Sweat has a women-first tech approach, with different options that recognise flexibility, variety and support to allow users to reach their own, personal health and fitness goals. With options that include: high-intensity, weights, powerlifting, yoga and post-pregnancy programs, they leverage the shifting needs of women in different stages of their life.

Kayla Itsines understood the power of technology when she launched her business, turning what were once one-time-payment ebooks into a subscription-based app that allowed her to update content regularly and track who was making use of her programs. Sweat now works to collectivise the e-training industry into one handy, easy-to-use platform. 

Today, she has over 15 million followers on her social media, and her app reaches over 20 million women worldwide. 

 

Catriona Wallace

Australian Women in Tech Catriona Wallace Gradient Institute(source: Chris Pavlich via https://old.advance.org/blog/meet-dr-catriona-wallace)

Catriona Wallace, named one of the most influential women in business and entrepreneurship by the Australia Financial Review, is the director of the Gradient Institute whilst also being the founder of the Responsible Metaverse Alliance (RMA). 

“Women need to see, read about, meet and experience other women who are in those leadership roles. I believe that women attract women. Women like to go and work with women, so just having that visual presence would certainly help.” – 2019, CEO Magazine.

With her speciality in artificial intelligence, Catriona resides In a relatively male-dominated industry, which is why her success has caught substantial attention. The company she founded in 2013, Flamingo AI, was one of the first SaaS companies in the AI field and the second-ever woman-led business to be listed on the Australian Stock Exchange.
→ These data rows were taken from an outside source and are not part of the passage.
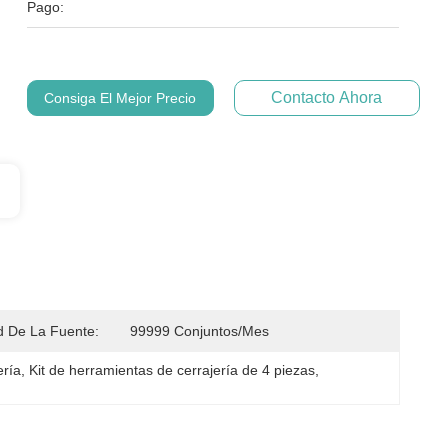
Pago:
Contacto Ahora
Consiga El Mejor Precio
 De La Fuente:
99999 Conjuntos/mes
ería
, 
Kit de herramientas de cerrajería de 4 piezas
, 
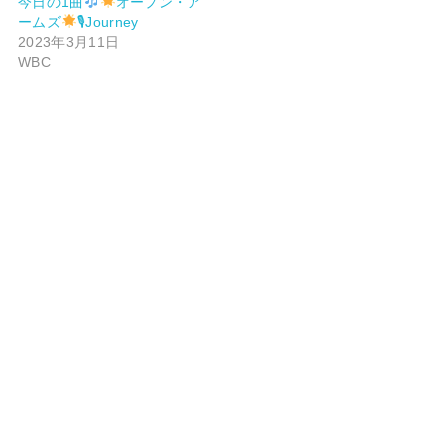
今日の1曲
オープン・ア
ームズ
🎙Journey
2023年3月11日
WBC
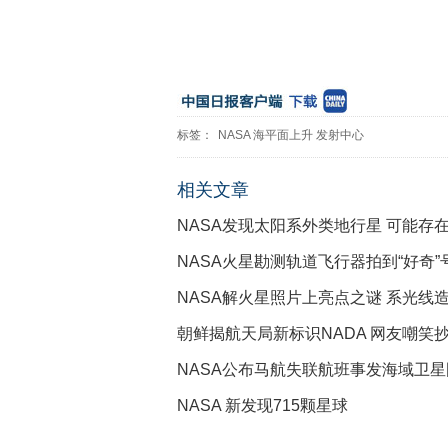
标签：
NASA
海平面上升
发射中心
相关文章
NASA发现太阳系外类地行星 可能存
NASA火星勘测轨道飞行器拍到“好奇”
NASA解火星照片上亮点之谜 系光线
朝鲜揭航天局新标识NADA 网友嘲笑抄
NASA公布马航失联航班事发海域卫星
NASA 新发现715颗星球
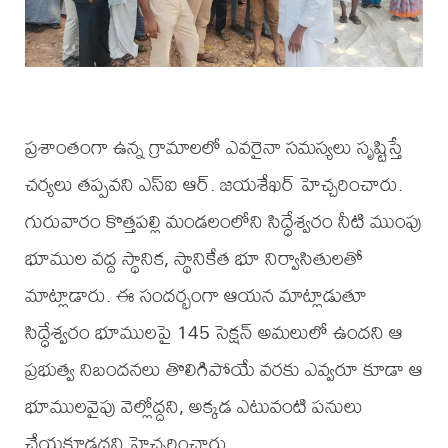
ప్రశాంతంగా ఉన్న గ్రామాలలో ఎవరైనా సమస్యలు సృష్టిస్తే
చర్యలు తప్పవని ఎస్ఐ ఆర్. జయశేఖర్ హెచ్చరించారు.
గురువారం కొత్తపల్లి మండలంలోని సిద్ధేశ్వరం నీటి ముంపు
భూముల వద్ద స్థానిక, స్థానికేత భూ నిర్వాసితులతో
మాట్లాడారు. ఈ సందర్భంగా ఆయన మాట్లాడుతూ
సిద్ధేశ్వరం భూములపై 145 సెక్షన్ అమలులో ఉందని ఆ
ప్రభుత్వ నిబందనలు తొలిగిపోయే వరకు ఎవ్వరూ కూడా ఆ
భూములవైపు వెల్లోద్దని, అక్కడ ఎటువంటి పనులు
చేయకూడదని హెచ్చరించారు.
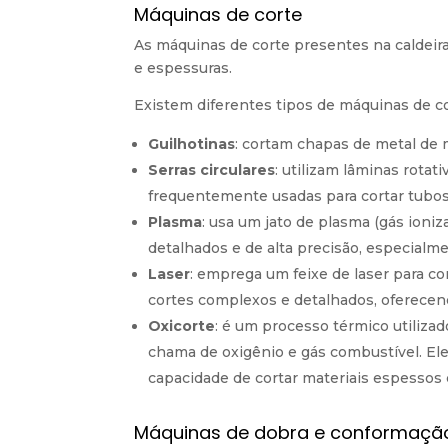
Máquinas de corte
As máquinas de corte presentes na caldeira
e espessuras.
Existem diferentes tipos de máquinas de co
Guilhotinas
: cortam chapas de metal de m
Serras circulares
: utilizam lâminas rotat
frequentemente usadas para cortar tubos 
Plasma
: usa um jato de plasma (gás ioniz
detalhados e de alta precisão, especialm
Laser
: emprega um feixe de laser para co
cortes complexos e detalhados, oferece
Oxicorte
: é um processo térmico utiliza
chama de oxigênio e gás combustível. Ele
capacidade de cortar materiais espessos 
Máquinas de dobra e conformaçã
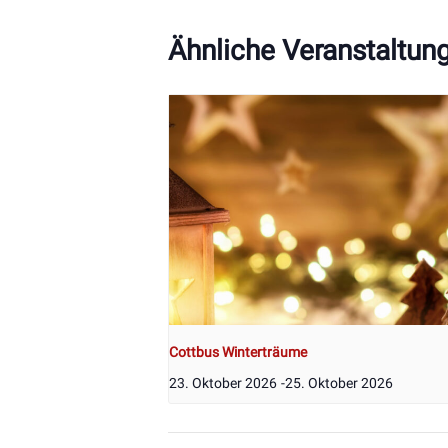
Ähnliche Veranstaltun
Cottbus Winterträume
23. Oktober 2026
-
25. Oktober 2026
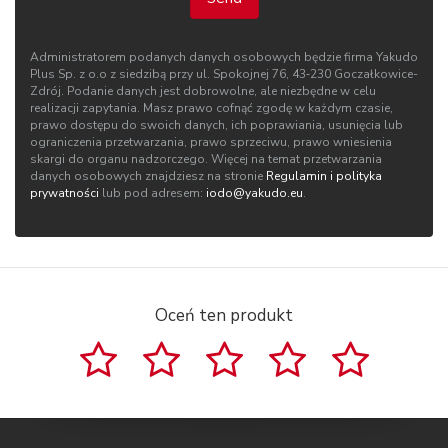
Administratorem podanych danych osobowych będzie firma Yakudo
Plus Sp. z o.o z siedzibą przy ul. Spokojnej 76, 43‑230 Goczałkowice-
Zdrój. Podanie danych jest dobrowolne, ale niezbędne w celu
realizacji zapytania. Masz prawo cofnąć zgodę w każdym czasie,
prawo dostępu do swoich danych, ich poprawiania, usunięcia lub
ograniczenia przetwarzania, prawo sprzeciwu, prawo wniesienia
skargi do organu nadzorczego. Więcej na temat przetwarzania
danych osobowych znajdziesz na stronie
Regulamin i polityka
prywatności
lub pod adresem:
iodo@yakudo.eu
.
Oceń ten produkt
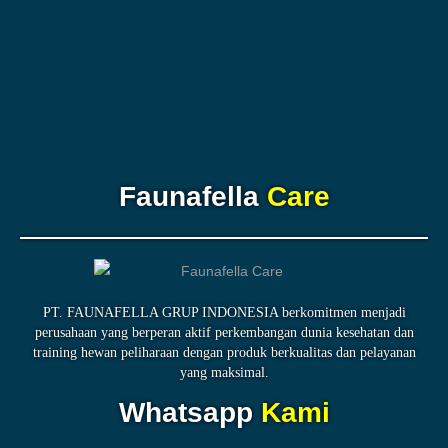
Faunafella
Care
PT. FAUNAFELLA GRUP INDONESIA berkomitmen menjadi
perusahaan yang berperan aktif perkembangan dunia kesehatan dan
training hewan peliharaan dengan produk berkualitas dan pelayanan
yang maksimal.
Whatsapp
Kami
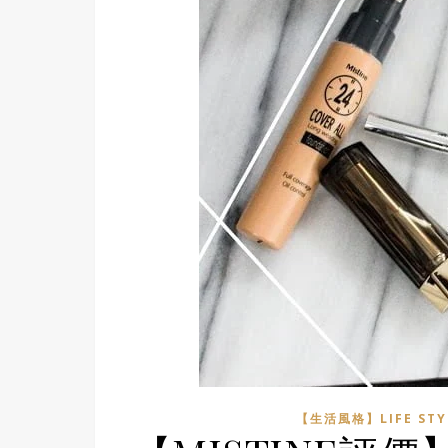
【生活風格】LIFE STY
Under her leadership, the company landed impressive accounts like Nationwide and HSBC. Flamingo AI worked as an AI knowledge-sharing hub for businesses, and aimed to increase productivity and team agility by delivering accurate, up-to-date knowledge using artificial intelligence natural language search. 

In 2020, she also founded the Ethical AI Advisory – a board that aims to develop and integrate ethical and responsible AI tech into future-facing businesses. As of today, she sits as the founder of the Responsible Metaverse Alliance – a movement conceived of technologists, ethicists and human rights experts, all united to uphold the ethical use of Metaverse technology. They debate the perceived benefits against unnecessary risks of this new technology, and how it might negatively affect different groups, such as women and children.